Giglio spent many years covering the couture collections in Paris, London and Milan, contributing his fashion illustrations to Glamour, Seventeen, Cosmopolitan, Harpers-Queen, and The New York Times.
During the following years, Giglio participated in group and one-man shows at Donghia Inc. in New York City, White Walls Gallery in New York City, Lucky Street Gallery in Key West, Florida, Harrison Gallery in Boca Raton, Florida, Brown Gallagher Gallery in New York City, and Youngblood Gallery in Sag Harbor, New York. He continued his commercial art career as well with Henri Bendel, Donghia Inc., and Seventh on Sixth, among others.
In 1999, Giglio created and directed the Exhibition Decor for Theatre de la Mode at the New York Costume Institute, Metropolitan Museum of Art. He has also created original artwork, both large scale installations and more intimate pieces, for public spaces such as the Brea Mall in Los Angeles, Lenox Square in Atlanta, the Russian Tea Room in New York City, the Bath and Body Works owned by the Limited, and the Gilly Hicks Shops owned by Abercrombie & Fitch.
Giglio says there have been three major influences in his life and art from the very beginning - Henri Matisse, Billie Holiday and Maria Callas - and his paintings and collages, ranging from pure black and white pieces to full out explosions of color, reflect these influences. Many of the pieces depicted in the selection of work shown on this website were created by Giglio while the voices of Callas and Holiday alternately filled his studios. He calls Key West, Florida, his main base of operation now, but keeps a working studio on Manhattan's Upper West Side for when he feels the need to flee the azure blue water and amazing light of the lower Florida Keys and get a fix of New York City's energy and contemporary art scene.

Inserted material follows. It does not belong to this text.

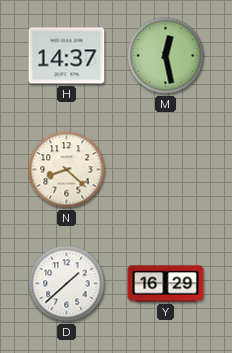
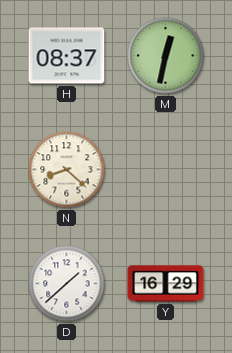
H: 14:37 -> 08:37
M: 12:28 -> 12:32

Many of the black and white works seen here and in Giglio's 2008 one-man show on 7 at Bergdorf Goodman in New York City suggest Giglio's accomplishment in 2003 at Manhattan's super-chic City Club Hotel on 44th Street. Giglio created a large black and white collage for the City Club's lobby and also created original black and white artwork for every guest room.
While Giglio loves to draw, paint and collage in color, as evidenced by his artwork and calligraphy done for famed photographer Bruce Weber's publication celebrating the beauty and sensuality of Brazil, O Rio, he particularly enjoys working in black and white. In Key West or New York, Giglio's favorite way to pass an evening is to curl up in front of the television and watch Turner Classic Movies. Whether it's Barbara Stanwyck in Double Indemnity or Roberto Rosselini's Open City, Giglio believes nothing captures the emotional depth and complexity of life more than black and white, and he loves to reflect this in his work.
But, as stated above, Giglio does not limit himself to black and white. Spending so much time in Key West living amidst such a palette of natural, beautiful color is clearly reflected in his many signature red pieces as well as those creations bursting with every hue imaginable. Even in some of his largely black and white pieces, one can see hints of color, strategically placed blues, yellows, purples, and pinks.
Giglio's work is collected by, among others, Calvin Klein, Bruce Weber, Valentino, Ron Perlman, Jeff Klein, Mitchell Rubin, Jeffrey Bilhuber, Bob Bray, Sheri Donghia, Susan Slover, Baron and Baroness Philippe Lambert, Franca Sozzani, Geoffrey Ross, John Dransfield, Dennis Helewa, and Susan Freedman.